### AIM OF THE EXERCISE
Since only the total is wanted, give the number of lines in the listing below that hold the string "работы" and add nothing.

### EXERCISE MATERIALS
####

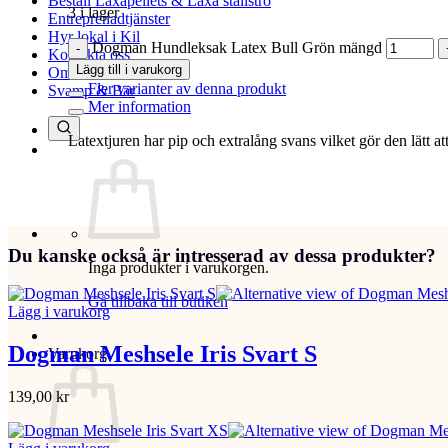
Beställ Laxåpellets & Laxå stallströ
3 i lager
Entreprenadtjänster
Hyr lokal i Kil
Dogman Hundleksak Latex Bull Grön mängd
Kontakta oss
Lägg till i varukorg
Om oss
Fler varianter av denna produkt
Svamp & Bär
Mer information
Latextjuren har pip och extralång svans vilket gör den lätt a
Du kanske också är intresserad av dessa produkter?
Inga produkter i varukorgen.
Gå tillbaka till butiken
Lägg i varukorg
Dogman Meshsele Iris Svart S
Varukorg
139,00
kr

####

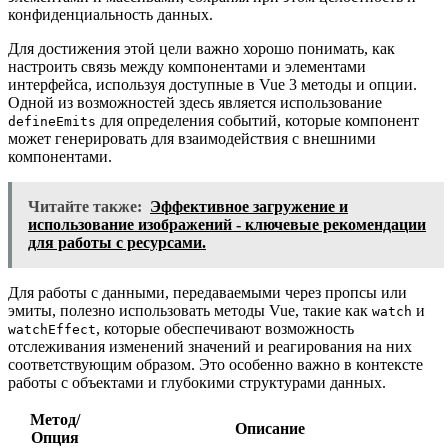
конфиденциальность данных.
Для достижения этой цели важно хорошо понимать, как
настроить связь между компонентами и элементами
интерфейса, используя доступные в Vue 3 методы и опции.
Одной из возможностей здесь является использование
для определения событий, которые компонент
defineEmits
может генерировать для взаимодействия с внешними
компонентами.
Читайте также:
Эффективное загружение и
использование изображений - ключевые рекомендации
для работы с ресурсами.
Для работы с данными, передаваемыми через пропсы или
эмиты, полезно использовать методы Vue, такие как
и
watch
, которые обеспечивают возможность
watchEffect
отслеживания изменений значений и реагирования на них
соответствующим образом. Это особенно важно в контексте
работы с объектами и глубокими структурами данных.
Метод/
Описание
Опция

####

### RESULT OF THE EXERCISE
3